In this PySpark tutorial, you’ll learn the fundamentals of Spark, how to create distributed data processing pipelines, and leverage its versatile libraries to transform and analyze large datasets efficiently with examples. I will also explain what is PySpark. its features, advantages, modules, packages, and how to use RDD & DataFrame with simple and easy examples from my working experience in Python code.
PySpark Tutorial Introduction
PySpark Tutorial – PySpark is an Apache Spark library written in Python to run Python applications using Apache Spark capabilities. Using PySpark we can run applications parallelly on the distributed cluster (multiple nodes).
PySpark is an interface for Apache Spark in Python. It not only allows you to write Spark applications using Python APIs, but also provides the PySpark shell for interactively analyzing your data in a distributed environment. PySpark supports most of Spark’s features such as Spark SQL, DataFrame, Streaming, MLlib (Machine Learning) and Spark Core.
What is Apache Spark
Apache Spark is an open-source unified analytics engine used for large-scale data processing.
Spark can run on single-node machines or multi-node machines(Cluster). It was created to address the limitations of MapReduce, by doing in-memory processing. Spark reuses data by using an in-memory cache to speed up machine learning algorithms that repeatedly call a function on the same dataset. This lowers the latency making Spark multiple times faster than MapReduce, especially when doing machine learning, and interactive analytics. Apache Spark can also process real-time streaming.
It is also a multi-language engine, that provides APIs (Application Programming Interfaces) and libraries for several programming languages like Java, Scala, Python, and R, allowing developers to work with Spark using the language they are most comfortable with.

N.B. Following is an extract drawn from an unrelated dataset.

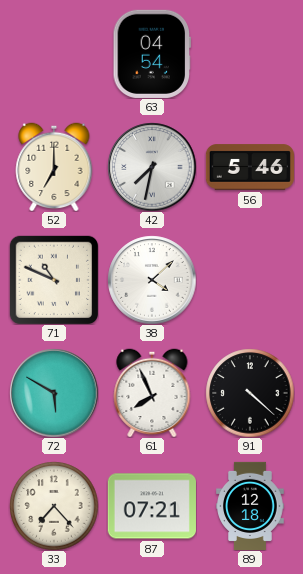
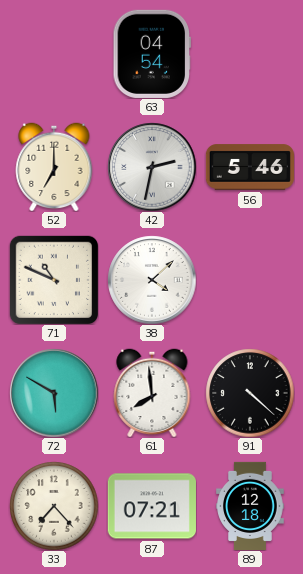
42: 7:32 -> 2:32
61: 7:56 -> 7:59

- Scala: Spark’s primary and native language is Scala. Many of Spark’s core components are written in Scala, and it provides the most extensive API for Spark.
- Java: Spark provides a Java API that allows developers to use Spark within Java applications. Java developers can access most of Spark’s functionality through this API.
- Python: Spark offers a Python API, called PySpark, which is popular among data scientists and developers who prefer Python for data analysis and machine learning tasks. PySpark provides a Pythonic way to interact with Spark.
- R: Spark also offers an R API, enabling R users to work with Spark data and perform distributed data analysis using their familiar R language.
What are the Features of PySpark?
The following are the main features of PySpark.
- In-memory computation
- Distributed processing using parallelize
- Can be used with many cluster managers (Spark, Yarn, Mesos e.t.c)
- Fault-tolerant
- Immutable
- Lazy evaluation
- Cache & persistence
- Inbuild-optimization when using DataFrames
- Supports ANSI SQL
Advantages of PySpark
- PySpark is a general-purpose, in-memory, distributed processing engine that allows you to process data efficiently in a distributed fashion.
- Applications running on PySpark are 100x faster than traditional systems.
- You will get great benefits from using PySpark for data ingestion pipelines.
- Using PySpark we can process data from Hadoop HDFS, AWS S3, and many file systems.
- PySpark also is used to process real-time data using Streaming and Kafka.
- Using PySpark streaming you can also stream files from the file system and also stream from the socket.
- PySpark natively has machine learning and graph libraries.
What Version of Python PySpark Supports
PySpark 3.5 is compatible with Python 3.8 and newer, as well as R 3.5, Java versions 8, 11, and 17, and Scala versions 2.12 and 2.13, beyond. However, it’s important to note that support for Java 8 versions prior to 8u371 has been deprecated starting from Spark 3.5.0.
PySpark Architecture
Apache Spark works in a master-slave architecture where the master is called the “Driver” and slaves are called “Workers”. When you run a Spark application, Spark driver creates a context that is an entry point to your application, and all operations (transformations and actions) are executed on worker nodes, and the resources are managed by Cluster Manager.